How to complete this task: What lines of the material hold the string "Informationen"? Pull each of them out.

= = =

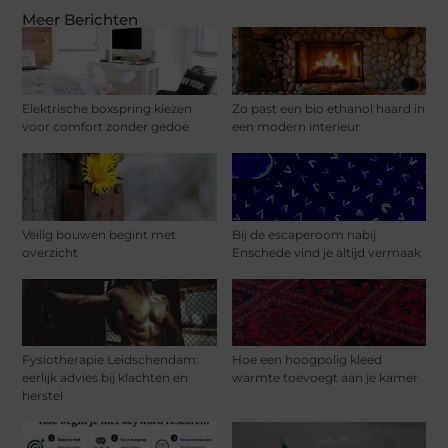
Meer Berichten
Elektrische boxspring kiezen
Zo past een bio ethanol haard in
voor comfort zonder gedoe
een modern interieur
Veilig bouwen begint met
Bij de escaperoom nabij
overzicht
Enschede vind je altijd vermaak
Fysiotherapie Leidschendam:
Hoe een hoogpolig kleed
eerlijk advies bij klachten en
warmte toevoegt aan je kamer
herstel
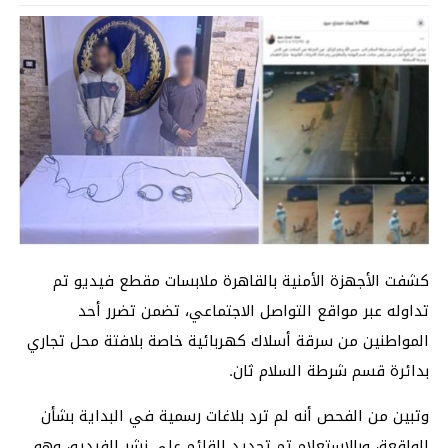
كشفت الأجهزة الأمنية بالقاهرة ملابسات مقطع فيديو تم
تداوله عبر مواقع التواصل الاجتماعي، تضمن تضرر أحد
المواطنين من سرقة أسلاك كهربائية خاصة بلافتة محل تجاري
بدائرة قسم شرطة السلام ثان.
وتبين من الفحص أنه لم ترد بلاغات رسمية في البداية بشأن
الواقعة، وبالاستعلام تم تحديد القائم على نشر الفيديو، وهو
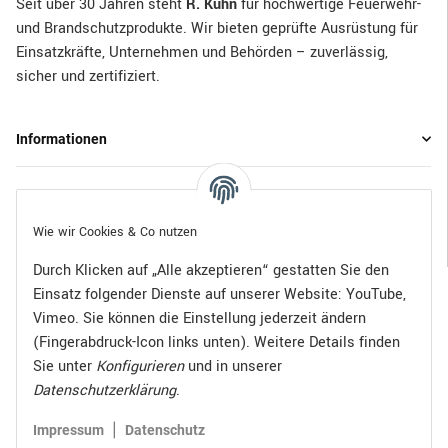
Seit über 30 Jahren steht
R. Kuhn
für hochwertige Feuerwehr-
und Brandschutzprodukte. Wir bieten geprüfte Ausrüstung für
Einsatzkräfte, Unternehmen und Behörden – zuverlässig,
sicher und zertifiziert.
Informationen
Gesetzliche Informationen
Wie wir Cookies & Co nutzen
Durch Klicken auf „Alle akzeptieren“ gestatten Sie den
Einsatz folgender Dienste auf unserer Website: YouTube,
Bezahlen Sie bequem per:
Vimeo. Sie können die Einstellung jederzeit ändern
(Fingerabdruck-Icon links unten). Weitere Details finden
Sie unter
Konfigurieren
und in unserer
Datenschutzerklärung
.
Zugestellt durch:
|
Impressum
Datenschutz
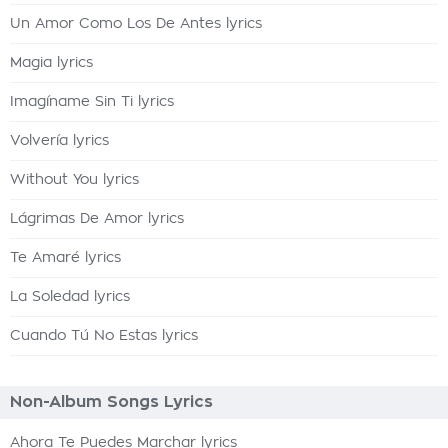
Un Amor Como Los De Antes lyrics
Magia lyrics
Imagíname Sin Ti lyrics
Volvería lyrics
Without You lyrics
Lágrimas De Amor lyrics
Te Amaré lyrics
La Soledad lyrics
Cuando Tú No Estas lyrics
Non-Album Songs Lyrics
Ahora Te Puedes Marchar lyrics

= = =

The answer:
Informationen
Gesetzliche Informationen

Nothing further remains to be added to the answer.